Nigerian presidential-elect Muhammadu Buhari yesterday revealed that he is to investigate an alleged $20bn hole in the finances of the Nigerian National Petroleum Corporation (NNPC) when he is sworn in next month.
In a meeting with a delegation from the All Progressive’s Congress (APC) party’s Adamawa State chapter at his headquarters in the capital, Abuja, the former military ruler announced that he would investigate the claim of the former governor of the Nigerian Central Bank, Lamido Sanusi - now the emir of the northern city of Kano - that $20bn (£13.13bn) could not be accounted for.
Sanusi was suspended by president Goodluck Jonathan for “financial recklessness and misconduct” last year after he exposed the alleged shortfall in oil revenues in 2012 and 2013. At the time, the NNPC denied that any money was “missing” but Buhari, who will be sworn in on May 29, has now criticised the decision to sack Sanusi instead of investigating his claims.
"This issue is not over yet. Once we assume office, we will order a fresh probe into the matter,” the former oil minister confirmed in his address. “We will not allow people to steal money meant for Nigerians to buy shares and stash away in foreign lands."
"Imagine a situation where the former CBN (Central Bank of Nigeria) governor, who by God's grace, is now the emir of Kano, raised an issue of missing billions of money, not in naira but in dollars, $20 billion,” Buhari continued.
"What happened, instead of investigating whether it was true, they simply found a reason to remove him. So, these are the issues we are talking about,” he added. "I heard that some people have started returning money; I will not believe it until I see it by myself.
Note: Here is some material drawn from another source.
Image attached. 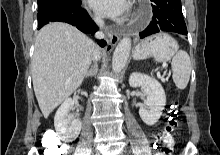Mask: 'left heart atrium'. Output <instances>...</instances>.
Segmentation results:
<instances>
[{"label":"left heart atrium","instance_id":"1","mask_svg":"<svg viewBox=\"0 0 220 155\" xmlns=\"http://www.w3.org/2000/svg\"><path fill=\"white\" fill-rule=\"evenodd\" d=\"M89 2L93 9L109 17L123 16L130 9L129 0H89Z\"/></svg>","mask_w":220,"mask_h":155}]
</instances>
At the same time as the announcement, Nigeria’s Petroleum Resources minister Diezani Alison-Madueke announced that an unremitted payment of $1.4bn would be refunded to state coffers on recommendation of an audit carried out by Jonathan, Africa-focused outlet Sahara Reporters reported.
His confirmation of the oil probe comes as little surprise, says Manji Cheto, vice-president of risk consultancy Teneo Intelligence, with the incoming leader looking to assert his authority and build his credibility and he has long spoken of the oil ministry with suspicion.
“It was always quite obvious that he was going to go for the oil sector. It is a low-hanging fruit,” says Cheto. “The oil industry is an industry he understands. He knows exactly where money should be going and how the allocation should be.”
“If they can tackle a major corruption case, it gives them the credibility boost that they need to make bigger structural changes that they need going forward,” she adds. “They need to win public support first of all, they need people to believe from the onset that they are a credible government and that they mean business. It’s clearly a strategy designed to give them a bit of breathing room.”
Last month, Buhari sealed a historic election victory, defeating outgoing president Goodluck Jonathan in what is the country's first ever democratic change of power to an opposition party. A Reuters tally confirmed that his APC party secured 15.4 million votes to People’s Democratic Party (PDP) leader Jonathan’s 13.3 million in the country’s 36 states.
Before this win, Buhari, 72, had failed on three occasions (2003, 2007 and 2011) in his bid to return as Nigerian president since the country moved from a series of military rulers to a democratic system in 1999. He survived a Boko Haram assassination attempt last July when a suicide bomber aligned to the radical Islamist group targeted his car in the northern city of Kaduna.